Foods Highest in
Potential Benefits: Vitamin B2 is important in the formation of certain enzymes and natural growth and reproduction.
It also participates in our adaptation to light. Helps support vision and cellular respiration. Promotes energy production and healthy red blood cell formation.
Riboflavin also aids in the maintenance of healthy skin, nails and hair growth. It may be helpful in stressful situations.
Description: This vitamin also known as riboflavin, is a water and alcohol soluble micro nutrient. Vitamin B2 aids in the metabolism of carbohydrates, fats and proteins.
It is unstable in light and not destroyed by heat in cooking unless with alkali.
Potential Side Effects: None if taken as recommended.
Potential Interaction: None when used as directed.

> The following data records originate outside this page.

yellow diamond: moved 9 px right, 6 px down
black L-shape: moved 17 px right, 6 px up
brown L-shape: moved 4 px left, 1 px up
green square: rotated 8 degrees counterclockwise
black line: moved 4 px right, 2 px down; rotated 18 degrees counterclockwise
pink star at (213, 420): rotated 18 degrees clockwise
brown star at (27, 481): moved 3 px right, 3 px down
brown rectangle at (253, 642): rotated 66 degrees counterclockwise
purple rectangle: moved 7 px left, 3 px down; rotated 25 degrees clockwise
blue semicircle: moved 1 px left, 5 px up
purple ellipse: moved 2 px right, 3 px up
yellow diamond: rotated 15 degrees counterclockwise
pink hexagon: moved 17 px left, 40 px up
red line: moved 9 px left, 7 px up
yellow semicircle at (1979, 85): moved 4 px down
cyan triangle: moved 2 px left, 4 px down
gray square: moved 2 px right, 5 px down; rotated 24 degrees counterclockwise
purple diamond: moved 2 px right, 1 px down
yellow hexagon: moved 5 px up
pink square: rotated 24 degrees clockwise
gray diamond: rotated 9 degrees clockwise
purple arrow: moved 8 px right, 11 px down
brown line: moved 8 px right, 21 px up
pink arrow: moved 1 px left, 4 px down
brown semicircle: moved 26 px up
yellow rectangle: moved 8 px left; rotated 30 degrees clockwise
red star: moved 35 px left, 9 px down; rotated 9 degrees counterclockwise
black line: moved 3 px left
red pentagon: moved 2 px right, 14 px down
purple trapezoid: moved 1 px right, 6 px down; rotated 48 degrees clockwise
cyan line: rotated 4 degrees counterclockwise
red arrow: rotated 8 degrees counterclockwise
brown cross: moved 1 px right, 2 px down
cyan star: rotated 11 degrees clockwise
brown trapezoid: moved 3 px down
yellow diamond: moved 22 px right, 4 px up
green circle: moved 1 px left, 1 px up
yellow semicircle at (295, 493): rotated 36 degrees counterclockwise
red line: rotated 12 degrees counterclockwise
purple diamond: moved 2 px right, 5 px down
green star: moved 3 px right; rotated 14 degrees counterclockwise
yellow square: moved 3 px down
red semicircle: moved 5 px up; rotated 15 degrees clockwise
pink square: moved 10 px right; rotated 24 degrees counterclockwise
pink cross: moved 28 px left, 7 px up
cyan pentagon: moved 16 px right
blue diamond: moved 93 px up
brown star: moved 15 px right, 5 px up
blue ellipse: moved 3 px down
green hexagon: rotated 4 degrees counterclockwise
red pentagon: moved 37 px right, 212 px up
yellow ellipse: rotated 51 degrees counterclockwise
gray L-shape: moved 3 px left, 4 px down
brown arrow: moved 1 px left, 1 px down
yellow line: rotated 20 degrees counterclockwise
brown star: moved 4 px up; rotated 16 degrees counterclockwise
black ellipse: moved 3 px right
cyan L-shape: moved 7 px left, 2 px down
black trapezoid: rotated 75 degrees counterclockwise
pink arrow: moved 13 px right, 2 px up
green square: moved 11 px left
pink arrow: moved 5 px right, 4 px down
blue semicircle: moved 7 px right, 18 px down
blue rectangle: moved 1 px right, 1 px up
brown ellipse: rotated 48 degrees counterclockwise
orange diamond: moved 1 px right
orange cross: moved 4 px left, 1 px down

General Usage: May be taken daily
Food Sources: Alfalfa sprouts, almonds, apples, apricots, asparagus, avocado, banana, beans, bee pollen, brewer's yeast, broccoli, Brussels sprouts, cashews, cheese, cherries, chicken, currants, dandelion, dates, eggs, figs, fish, flax/linseeds, garlic, grains, green vegetables, kelp, liver, meat, milk, nutritional yeast, nuts, onion, organ meats, parsley, poultry, prunes, rose hips, seeds, spinach, spirulina, sprouts of kinds, watercress, wheat germ, wheatgrass, wild rice, and yogurt.